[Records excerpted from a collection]
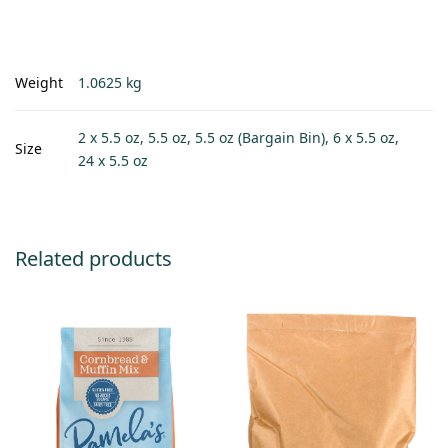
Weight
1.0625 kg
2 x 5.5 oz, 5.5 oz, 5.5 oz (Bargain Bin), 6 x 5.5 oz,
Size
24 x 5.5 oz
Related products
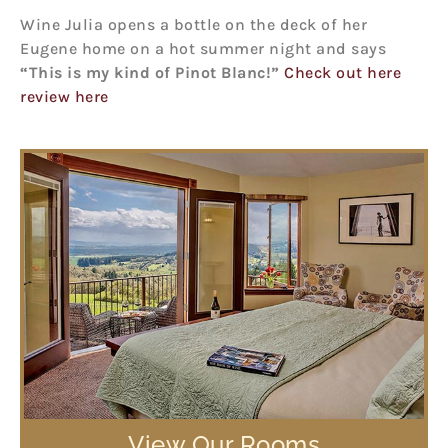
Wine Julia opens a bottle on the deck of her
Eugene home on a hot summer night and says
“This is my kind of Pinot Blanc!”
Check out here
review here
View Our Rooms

TASK TO CARRY OUT
Using the entries above, restate word for word every line from the one that contains "Eugene home on a hot summer night and says" through the last.

REPLY TO THE EXERCISE
Eugene home on a hot summer night and says
“This is my kind of Pinot Blanc!”
Check out here
review here
View Our Rooms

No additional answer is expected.